Carbohydrate, or glucose, is the fuel most readily available for uses by the cells and is the body’s main energy source. In people with diabetes, the pancreas produces little or no insulin or the body’s cells do not respond to the insulin that is produced.

Diabetes impairs the body’s ability to burn the fuel of glucose it gets from food for energy. Diabetes is a disease in which the body is unable to produce or use its own insulin. This results in abnormally high levels of sugar and acetone, a liquid found in the blood when fats and glucose aren’t properly oxidized. In addition to high blood pressure levels, it can damage ones eyes, nerves and kidneys. Damage to nerves can promote foot sores, problems with digestion and blood vessels, which results in an increased risk of heart attack and stroke.

There is no cure for diabetes although one can control it through various treatments. In order to control diabetes, a person must measure their blood sugar levels. This can be done through a procedure called blood-glucose monitoring; this allows the diabetic to determine if their blood sugar ranges are too high (hyperglycemia), too low (hypoglycemia), or just right.

Common symptoms of diabetes include blurred vision, unusual thirst, frequent urination, drowsiness, insatiable hunger, weakness, irritability and nausea. The main risk of diabetes lies in the long-term complications such as retinopathy (eye damage), joint alterations and kidney disease, just to name a few.

Research indicates that exercise shows improvement in glucose tolerance and overall metabolism, improvement in blood glucose control, cholesterol and strength. Pointing out these facts to a diabetic may help change his or her way of thinking about making diet and exercise a priority in his or her life.
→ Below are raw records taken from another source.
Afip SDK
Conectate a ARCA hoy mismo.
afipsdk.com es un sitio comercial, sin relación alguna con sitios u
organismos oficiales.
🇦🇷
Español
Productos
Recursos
The beginning workloads for a diabetic as suggested by the American College of Sports Medicine (ACSM) is to start with exercise that the person can sustain with reasonable comfort and increase the duration and intensity of exercise according to their tolerance.
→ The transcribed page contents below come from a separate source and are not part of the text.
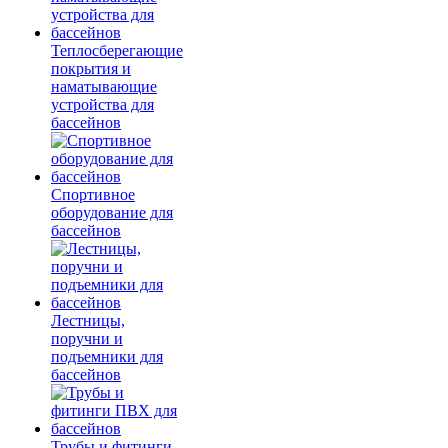
Теплосберегающие
покрытия и
наматывающие
устройства для
бассейнов
Спортивное
оборудование для
бассейнов
Лестницы,
поручни и
подъемники для
бассейнов
Трубы и фитинги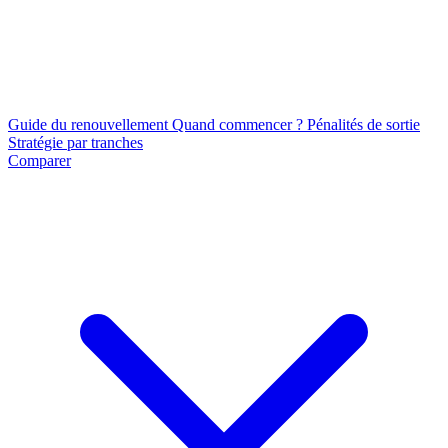
Guide du renouvellement
Quand commencer ?
Pénalités de sortie
Stratégie par tranches
Comparer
According the International Sports Sciences Association (ISSA), glucose levels less than 100 or greater than 300 mg/dl prior to exercise is not advised until food or insulin is administered. Any outward signs of blisters on hands or feet, cardiac problems, high lipid levels, excessive amounts of weights lifted (less than 50 percent of estimated maximal voluntary contraction) for persons with overt complications, and in addition, performing Valsalva’s Maneuver while training is also not advised.

A diabetic should try to fit regular exercise into his or her daily routine at about the same time each day, recording blood sugar levels using a glucose monitor before and after each exercise session to ensure blood glucose levels are within normal limits, they should have available some form of glucose solution (candy, juice) and know when to use it (any signs of dizziness, faint, drunk-like state).

A resistance exercise program should be a gradual one. Lower starting levels may be appropriate depending on his or her tolerance. Light to moderate weights can help improve muscle tone, posture and also improve blood sugar control. Aerobic training should consist of low to moderate impact to guard against injury to lower legs and feet. A mild walking program, starting at five minutes a day and slowly progressing each week, would be beneficial. Diabetes must be under control prior to beginning any exercise regimen.